Return, word for word, the lines of the listing below from the one with "Mez-Itz (217, 787)" through the one with "About Man of Action Figures (522, 2270)", and no other lines.

________________________________________

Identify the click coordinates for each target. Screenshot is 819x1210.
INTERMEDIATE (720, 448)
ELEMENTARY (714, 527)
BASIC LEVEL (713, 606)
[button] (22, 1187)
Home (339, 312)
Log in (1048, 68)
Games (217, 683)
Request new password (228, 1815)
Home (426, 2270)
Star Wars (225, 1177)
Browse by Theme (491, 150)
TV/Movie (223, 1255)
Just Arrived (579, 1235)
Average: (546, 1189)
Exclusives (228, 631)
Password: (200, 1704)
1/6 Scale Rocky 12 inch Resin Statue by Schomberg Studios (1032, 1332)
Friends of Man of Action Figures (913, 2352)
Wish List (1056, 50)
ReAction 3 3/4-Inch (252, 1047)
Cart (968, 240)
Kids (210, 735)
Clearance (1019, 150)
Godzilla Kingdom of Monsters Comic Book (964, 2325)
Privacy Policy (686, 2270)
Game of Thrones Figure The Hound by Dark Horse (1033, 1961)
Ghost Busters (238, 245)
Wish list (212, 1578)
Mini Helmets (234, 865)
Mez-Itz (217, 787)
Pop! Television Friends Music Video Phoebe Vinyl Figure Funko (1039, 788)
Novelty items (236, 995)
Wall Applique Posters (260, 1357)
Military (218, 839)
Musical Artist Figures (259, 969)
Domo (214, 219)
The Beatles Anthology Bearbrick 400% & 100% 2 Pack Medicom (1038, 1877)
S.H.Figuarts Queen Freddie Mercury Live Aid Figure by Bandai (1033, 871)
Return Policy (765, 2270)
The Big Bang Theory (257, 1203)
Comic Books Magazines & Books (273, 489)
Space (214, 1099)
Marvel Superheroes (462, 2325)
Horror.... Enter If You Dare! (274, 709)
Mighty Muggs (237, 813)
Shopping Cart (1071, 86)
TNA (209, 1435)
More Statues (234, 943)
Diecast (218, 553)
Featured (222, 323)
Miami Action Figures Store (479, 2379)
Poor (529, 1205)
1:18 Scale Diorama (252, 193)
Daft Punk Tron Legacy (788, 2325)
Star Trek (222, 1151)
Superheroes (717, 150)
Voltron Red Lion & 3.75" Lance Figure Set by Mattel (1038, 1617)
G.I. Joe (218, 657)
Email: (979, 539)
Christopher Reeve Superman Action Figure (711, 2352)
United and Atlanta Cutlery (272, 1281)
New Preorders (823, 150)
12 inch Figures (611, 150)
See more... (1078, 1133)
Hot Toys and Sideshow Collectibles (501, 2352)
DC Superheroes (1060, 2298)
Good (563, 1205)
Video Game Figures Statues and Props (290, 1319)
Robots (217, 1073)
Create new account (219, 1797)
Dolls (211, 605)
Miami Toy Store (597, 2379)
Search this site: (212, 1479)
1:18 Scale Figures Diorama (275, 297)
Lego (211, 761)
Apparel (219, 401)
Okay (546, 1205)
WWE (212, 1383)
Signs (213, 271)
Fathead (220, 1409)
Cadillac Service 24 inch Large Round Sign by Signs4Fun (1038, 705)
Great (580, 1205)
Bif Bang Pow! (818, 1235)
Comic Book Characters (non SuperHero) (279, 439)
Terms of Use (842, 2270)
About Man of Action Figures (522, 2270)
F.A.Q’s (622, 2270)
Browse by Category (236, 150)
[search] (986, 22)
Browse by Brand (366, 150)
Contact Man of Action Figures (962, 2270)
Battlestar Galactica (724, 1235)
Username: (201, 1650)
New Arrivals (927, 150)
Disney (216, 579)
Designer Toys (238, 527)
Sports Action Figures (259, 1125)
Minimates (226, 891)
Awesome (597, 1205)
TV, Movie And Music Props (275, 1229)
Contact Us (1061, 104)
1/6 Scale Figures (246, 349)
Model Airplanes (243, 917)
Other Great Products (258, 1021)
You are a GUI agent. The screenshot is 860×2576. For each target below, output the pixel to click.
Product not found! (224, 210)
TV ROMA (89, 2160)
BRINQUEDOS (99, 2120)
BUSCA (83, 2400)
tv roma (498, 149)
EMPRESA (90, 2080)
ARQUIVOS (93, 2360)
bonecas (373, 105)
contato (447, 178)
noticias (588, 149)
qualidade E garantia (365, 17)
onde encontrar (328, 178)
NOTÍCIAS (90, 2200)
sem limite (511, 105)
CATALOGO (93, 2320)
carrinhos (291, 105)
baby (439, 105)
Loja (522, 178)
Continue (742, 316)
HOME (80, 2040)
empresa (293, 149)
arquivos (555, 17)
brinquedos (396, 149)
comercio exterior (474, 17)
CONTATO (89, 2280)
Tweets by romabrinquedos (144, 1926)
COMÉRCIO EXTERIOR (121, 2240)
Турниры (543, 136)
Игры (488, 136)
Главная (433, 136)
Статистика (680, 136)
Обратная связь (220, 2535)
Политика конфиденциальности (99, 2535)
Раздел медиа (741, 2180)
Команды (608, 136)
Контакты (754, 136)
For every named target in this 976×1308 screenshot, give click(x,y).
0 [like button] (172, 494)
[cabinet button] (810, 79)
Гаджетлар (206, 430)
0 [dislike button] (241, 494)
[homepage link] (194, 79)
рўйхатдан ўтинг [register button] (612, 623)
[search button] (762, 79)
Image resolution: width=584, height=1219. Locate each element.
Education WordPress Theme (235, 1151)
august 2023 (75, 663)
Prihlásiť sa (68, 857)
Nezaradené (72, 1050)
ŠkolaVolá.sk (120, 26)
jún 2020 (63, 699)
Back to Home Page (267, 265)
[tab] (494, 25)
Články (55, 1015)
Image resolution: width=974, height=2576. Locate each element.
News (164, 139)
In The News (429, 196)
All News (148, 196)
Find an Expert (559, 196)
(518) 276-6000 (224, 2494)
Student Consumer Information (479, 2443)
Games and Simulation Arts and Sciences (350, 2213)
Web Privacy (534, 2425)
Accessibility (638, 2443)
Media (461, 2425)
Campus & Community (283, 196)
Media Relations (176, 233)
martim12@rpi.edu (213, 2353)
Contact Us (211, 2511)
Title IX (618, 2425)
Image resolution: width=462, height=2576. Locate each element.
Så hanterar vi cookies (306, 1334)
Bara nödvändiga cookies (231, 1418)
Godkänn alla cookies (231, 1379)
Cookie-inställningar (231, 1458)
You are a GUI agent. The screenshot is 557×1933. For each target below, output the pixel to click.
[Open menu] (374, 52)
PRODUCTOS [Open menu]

________________________________________

[ANSWER TO THIS TASK]:
Mez-Itz (217, 787)
Pop! Television Friends Music Video Phoebe Vinyl Figure Funko (1039, 788)
Novelty items (236, 995)
Wall Applique Posters (260, 1357)
Military (218, 839)
Musical Artist Figures (259, 969)
Domo (214, 219)
The Beatles Anthology Bearbrick 400% & 100% 2 Pack Medicom (1038, 1877)
S.H.Figuarts Queen Freddie Mercury Live Aid Figure by Bandai (1033, 871)
Return Policy (765, 2270)
The Big Bang Theory (257, 1203)
Comic Books Magazines & Books (273, 489)
Space (214, 1099)
Marvel Superheroes (462, 2325)
Horror.... Enter If You Dare! (274, 709)
Mighty Muggs (237, 813)
Shopping Cart (1071, 86)
TNA (209, 1435)
More Statues (234, 943)
Diecast (218, 553)
Featured (222, 323)
Miami Action Figures Store (479, 2379)
Poor (529, 1205)
1:18 Scale Diorama (252, 193)
Daft Punk Tron Legacy (788, 2325)
Star Trek (222, 1151)
Superheroes (717, 150)
Voltron Red Lion & 3.75" Lance Figure Set by Mattel (1038, 1617)
G.I. Joe (218, 657)
Email: (979, 539)
Christopher Reeve Superman Action Figure (711, 2352)
United and Atlanta Cutlery (272, 1281)
New Preorders (823, 150)
12 inch Figures (611, 150)
See more... (1078, 1133)
Hot Toys and Sideshow Collectibles (501, 2352)
DC Superheroes (1060, 2298)
Good (563, 1205)
Video Game Figures Statues and Props (290, 1319)
Robots (217, 1073)
Create new account (219, 1797)
Dolls (211, 605)
Miami Toy Store (597, 2379)
Search this site: (212, 1479)
1:18 Scale Figures Diorama (275, 297)
Lego (211, 761)
Apparel (219, 401)
Okay (546, 1205)
WWE (212, 1383)
Signs (213, 271)
Fathead (220, 1409)
Cadillac Service 24 inch Large Round Sign by Signs4Fun (1038, 705)
Great (580, 1205)
Bif Bang Pow! (818, 1235)
Comic Book Characters (non SuperHero) (279, 439)
Terms of Use (842, 2270)
About Man of Action Figures (522, 2270)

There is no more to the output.